(Collection entries)
•••

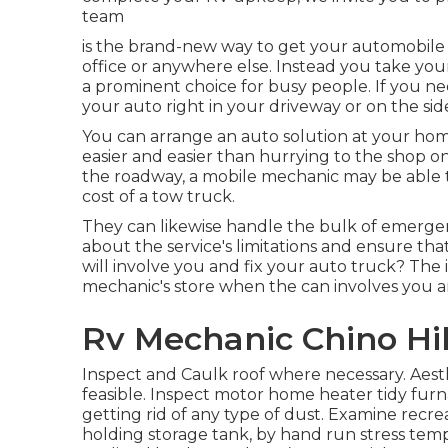
team
is the brand-new way to get your automobile re
office or anywhere else. Instead you take your
a prominent choice for busy people. If you need
your auto right in your driveway or on the sid
You can arrange an auto solution at your hom
easier and easier than hurrying to the shop on
the roadway, a mobile mechanic may be able t
cost of a tow truck.
They can likewise handle the bulk of emergen
about the service's limitations and ensure th
will involve you and fix your auto truck? The 
mechanic's store when the can involves you and
Rv Mechanic Chino Hil
Inspect and Caulk roof where necessary. Aest
feasible. Inspect motor home heater tidy fu
getting rid of any type of dust. Examine recre
holding storage tank, by hand run stress temp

•••

Work instructions>
Reprint all the data above verbatim, excluding pictures.

Solution for this task>
team
is the brand-new way to get your automobile re
office or anywhere else. Instead you take your
a prominent choice for busy people. If you need
your auto right in your driveway or on the sid
You can arrange an auto solution at your hom
easier and easier than hurrying to the shop on
the roadway, a mobile mechanic may be able t
cost of a tow truck.
They can likewise handle the bulk of emergen
about the service's limitations and ensure th
will involve you and fix your auto truck? The 
mechanic's store when the can involves you and
Rv Mechanic Chino Hil
Inspect and Caulk roof where necessary. Aest
feasible. Inspect motor home heater tidy fu
getting rid of any type of dust. Examine recre
holding storage tank, by hand run stress temp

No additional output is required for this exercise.